An experienced data engineer using various methods to transform raw data into useful data systems. You will be responsible for designing, developing, testing, and deploying data pipelines, data warehouses, data lakes, and data products that support business needs. You will also work closely with data analysts, data scientists, and other stakeholders to ensure data quality, reliability, and availability. For example, you will develop and configure programs and jobs for data ingestion, transformation, data enhancement, efficient DB design and storage, and accessible by data end consumers. Overall, you’ll strive for efficiency by aligning data systems with business goals. In this data engineering position, you should have strong data analysis skills with the ability to combine, correlate and resolve data conflicts from different sources.
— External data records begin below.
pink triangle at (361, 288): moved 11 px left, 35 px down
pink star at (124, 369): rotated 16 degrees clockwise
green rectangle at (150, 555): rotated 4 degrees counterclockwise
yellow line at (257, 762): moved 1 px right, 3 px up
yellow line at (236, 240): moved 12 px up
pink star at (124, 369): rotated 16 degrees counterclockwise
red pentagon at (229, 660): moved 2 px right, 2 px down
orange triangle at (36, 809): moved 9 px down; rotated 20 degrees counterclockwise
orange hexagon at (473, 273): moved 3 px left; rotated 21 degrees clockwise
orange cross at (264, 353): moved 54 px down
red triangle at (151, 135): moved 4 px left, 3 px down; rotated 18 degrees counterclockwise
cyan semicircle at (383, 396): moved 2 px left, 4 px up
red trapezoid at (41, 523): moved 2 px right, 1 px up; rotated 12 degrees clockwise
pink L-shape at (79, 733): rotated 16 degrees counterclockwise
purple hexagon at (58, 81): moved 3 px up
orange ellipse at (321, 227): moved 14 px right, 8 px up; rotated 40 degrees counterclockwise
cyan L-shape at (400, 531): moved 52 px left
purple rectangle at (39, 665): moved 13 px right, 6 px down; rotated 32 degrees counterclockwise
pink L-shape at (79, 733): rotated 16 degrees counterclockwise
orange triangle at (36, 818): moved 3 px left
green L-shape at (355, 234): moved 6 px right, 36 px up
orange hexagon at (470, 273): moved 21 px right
You will need skills and experience with several programming languages and knowledge of machine learning methods is a plus.

Job Duties

  • Utilize and optimize Apache Spark for distributed data processing, handling both batch and stream processing
    workloads.
  • Design, develop, and maintain scalable data pipelines for processing and analyzing large datasets.
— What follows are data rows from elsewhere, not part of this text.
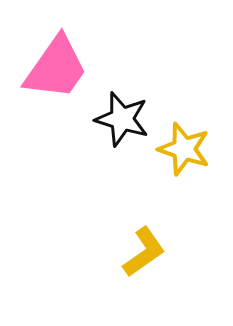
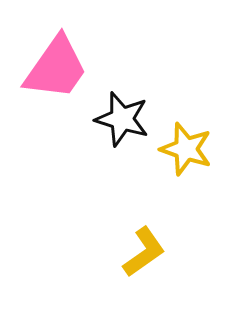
yellow star: moved 2 px right
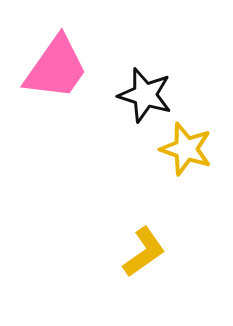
black star: moved 23 px right, 24 px up
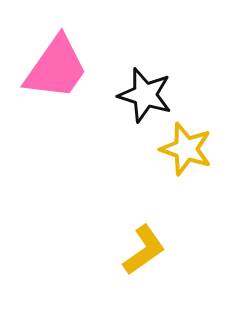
yellow L-shape: moved 2 px up
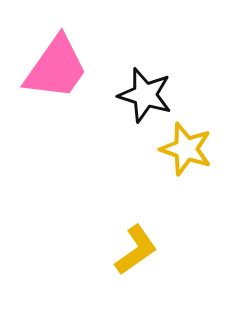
yellow L-shape: moved 8 px left
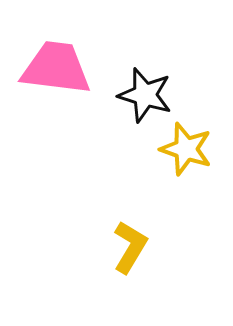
pink trapezoid: rotated 118 degrees counterclockwise
yellow L-shape: moved 6 px left, 3 px up; rotated 24 degrees counterclockwise
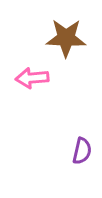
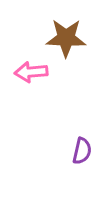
pink arrow: moved 1 px left, 6 px up
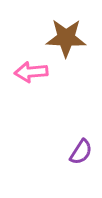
purple semicircle: moved 1 px left, 1 px down; rotated 20 degrees clockwise
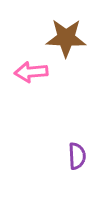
purple semicircle: moved 4 px left, 4 px down; rotated 36 degrees counterclockwise
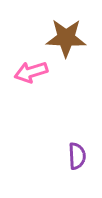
pink arrow: rotated 12 degrees counterclockwise
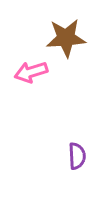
brown star: rotated 6 degrees counterclockwise
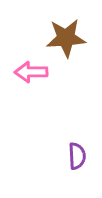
pink arrow: rotated 16 degrees clockwise
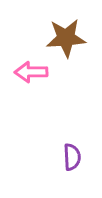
purple semicircle: moved 5 px left, 1 px down
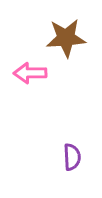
pink arrow: moved 1 px left, 1 px down
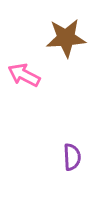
pink arrow: moved 6 px left, 2 px down; rotated 28 degrees clockwise
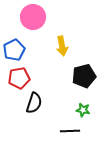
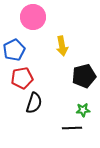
red pentagon: moved 3 px right
green star: rotated 16 degrees counterclockwise
black line: moved 2 px right, 3 px up
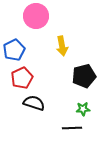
pink circle: moved 3 px right, 1 px up
red pentagon: rotated 15 degrees counterclockwise
black semicircle: rotated 90 degrees counterclockwise
green star: moved 1 px up
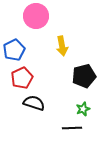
green star: rotated 16 degrees counterclockwise
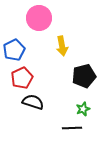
pink circle: moved 3 px right, 2 px down
black semicircle: moved 1 px left, 1 px up
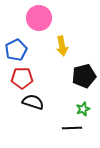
blue pentagon: moved 2 px right
red pentagon: rotated 25 degrees clockwise
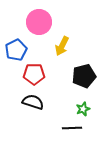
pink circle: moved 4 px down
yellow arrow: rotated 36 degrees clockwise
red pentagon: moved 12 px right, 4 px up
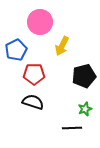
pink circle: moved 1 px right
green star: moved 2 px right
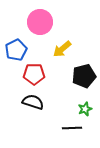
yellow arrow: moved 3 px down; rotated 24 degrees clockwise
  • Collaborate with cross-functional teams to understand data requirements and implement effective solutions.
  • Implement ETL (Extract, Transform, Load) processes to ingest and transform data from various sources into usable formats.
  • Implement data quality checks, data validation, and data governance processes to ensure data accuracy and
    consistency.
  • Develop and maintain data models, schemas, and metadata to support data analysis and reporting.
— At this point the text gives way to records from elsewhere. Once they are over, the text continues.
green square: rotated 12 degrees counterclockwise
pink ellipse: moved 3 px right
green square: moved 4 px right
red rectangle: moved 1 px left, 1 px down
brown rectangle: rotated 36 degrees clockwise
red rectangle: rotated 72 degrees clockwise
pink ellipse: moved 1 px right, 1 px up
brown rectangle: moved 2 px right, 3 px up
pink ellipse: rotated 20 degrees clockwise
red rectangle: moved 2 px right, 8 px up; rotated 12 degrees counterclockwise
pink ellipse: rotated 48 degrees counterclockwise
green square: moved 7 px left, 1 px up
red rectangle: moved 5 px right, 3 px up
    • Create and manage data warehouses, data lakes, and data marts using cloud platforms such as AWS, Azure, or GCP.
  • Collaborate with data analysts, data scientists, and other business users to understand their data needs and provide data solutions.
  • Collaborate with technical, including DevOps, engineering, and compliance, to ensure seamless cloud implementation and adherence to best practices.
  • Develop data and cloud architecture documentation, including diagrams, guidelines, and best practices for reference and knowledge sharing.
  • Troubleshoot and resolve data pipeline issues, ensuring minimal downtime and data integrity.
  • Optimize data pipelines for performance, reliability, and data quality, utilizing best practices in data engineering.
  • Build algorithms and prototypes that combine raw information from different sources.

Required Skills

  • Bachelor’s degree in Computer Science, Engineering, Mathematics, or related field, or equivalent work experience.
  • 3+ years of experience in data engineering or related roles.
  • Extensive experience with Apache Spark for large-scale data processing, including RDDs, DataFrames, and Spark SQL.
  • Familiarity with components like HDFS, MapReduce, Hive, and HBase.
  • Experience with both SQL and NoSQL databases, such as MySQL, PostgreSQL, DynamoDB.
  • Proficient in SQL and at least one programming language such as Python, etc.
  • Experience with data pipeline orchestration and scheduling tools such as AWS Step Functions, Air Flow, etc.
  • Experience with cloud-based data platforms and services such as AWS, Azure, or GCP.
  • Experience with data warehouse and data lake design and architecture.
  • Experience with data quality, data testing, and data governance methodologies and tools.
  • Strong analytical and problem-solving skills, attention to detail, and communication skills
  • Ability to work independently and collaboratively in a fast-paced environment.
  • Experience working with a modern data catalog such as Alation, Collibra, etc. is a plus.
  • Ability to prepare data for prescriptive and predictive modeling is a plus.